The Electronic Musician
Into New Worlds Virtual Reality and the Electronic Musician
'Scott S. Fisher
Scott S. Fisher
You're ready to enter an alternate reality. You slip on a pair of headphones, a helmet with a tiny video screen for each eye, and a special glove. Three-dimensional computer generated images are projected onto your eye screens. Video "hands" match the movements of your own limbs. Sound seems to be coming from all around, not just inside your head, as you'd normally expect with phones.
There's a mixing console floating before you. The music is coming from an apparent distance of a couple yards, but when a channel is "soloed", that sound moves to a point inches from your ear, while the rest of the mix stays put. By grabbing the edge of the board and pulling, you get as many input channels as you need stretching away to infinity.
This isn't as far-fetched as you might think. In fact this technology exists today at NASA, Ames Research Center and other labs. The concept, called "virtual reality" (VR for short), gives us a new way to think about the use of electronic and computer systems.
Virtual reality takes you places you've never been and lets you interact with your surroundings in ways not possible in the real world. In these new spaces, physical laws can be modified or ignored. The computer/user interface, until now bound by keyboards, mice, and video display terminals, makes the jump from our desktops to inside our heads, while our bodies begin to enter our machines.
THE CHALLENGESVirtual reality poses a real challenge to our imagination. Cast into unfamiliar territory, there is a danger that we'll restrict ourselves to old ideas and needlessly limit ourselves. "The sooner we discard our old concepts and treat virtual reality as a new medium, the further we'll go with the idea," says Mark Bolas, president of Fake Space Labs, a consultant to the Virtual Environment Workstation (VIEW) project at NASA Ames. "VR can free us from old concepts," continues Bolas. "For instance, the reason we use knobs in the physical world is not because they're the best way for people to interact with equipment. It's the physical requirements of their function that dictates their form. With VR, the link between form and function can be severed."

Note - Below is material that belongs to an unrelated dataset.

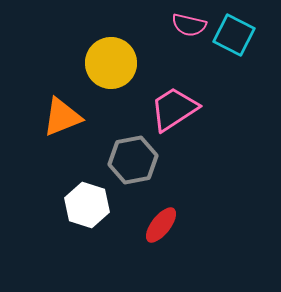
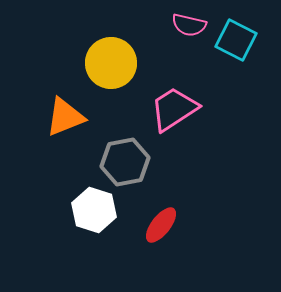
cyan square: moved 2 px right, 5 px down
orange triangle: moved 3 px right
gray hexagon: moved 8 px left, 2 px down
white hexagon: moved 7 px right, 5 px down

No sudden breakthrough has made virtual reality possible. In fact, most of the components have been available for some time. So, before we get into applications, let's look at the parts that make up a typical VR system.

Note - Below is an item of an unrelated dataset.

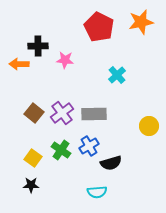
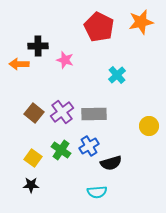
pink star: rotated 12 degrees clockwise
purple cross: moved 1 px up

Sight is the sense most often stimulated by VR systems. To help the user feel like a part of the virtual environment, a helmet fitted with LCD video displays (one per eye) is worn. Three-dimensional video is created by showing a slightly different image in each eye. These head-mounted displays generate images that nearly encompass your entire field of view. The system incorporates a means of sensing and responding to the user's head position, so the stationary objects behave as they would in the real world. Objects in your view pan to the right when you turn your head to the left and vice versa.

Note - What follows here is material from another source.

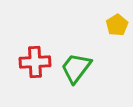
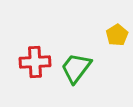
yellow pentagon: moved 10 px down
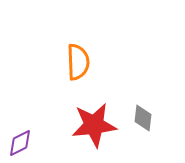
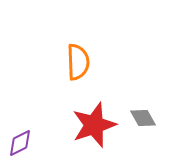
gray diamond: rotated 36 degrees counterclockwise
red star: rotated 12 degrees counterclockwise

If sight is viewed as input to the user, then human gesture could be considered the primary input to the VR system. A common gestural input device is the VPL DataGlove. VPL builds VR systems that incorporate the DataGlove and the Eyephone, a head-mounted video display. The glove is wired with fiber-optic cable that refracts light differently depending on whether each finger is straight or bent. A magnetic sensor, called the Polhemus 3-Space tracking device, determines the location of the glove in space up to fifteen times per second. Technically speaking, six axes of movement can be determined by the DataGlove: X, Y, and Z position, as well as roll, tilt, and pan.
Gesture and the sense of touch are important, since music performance always involves gesture. The tactile feedback we get from real instruments is an important part of controlling these gestures but virtual instruments don't provide a real object to touch. Some prototype VR systems can simulate the sense of touch, a concept called "force feedback". Research is being done in this area, and tactile feedback is becoming a realistic goal for VR systems.
SOUND IN VIRTUAL REALITYIn the NASA-Ames virtual system, a device called the "Convolvotron" creates three-dimensional sound within a pair of normal stereo headphones. Up to four discrete audio channels can be individually placed and/or moved in an imaginary sphere surrounding the listener (see Figure). As with VR video displays, the perceived location of the sound remains constant regardless of head position. The Convolvotron is a two-board set that works with IBM PC's.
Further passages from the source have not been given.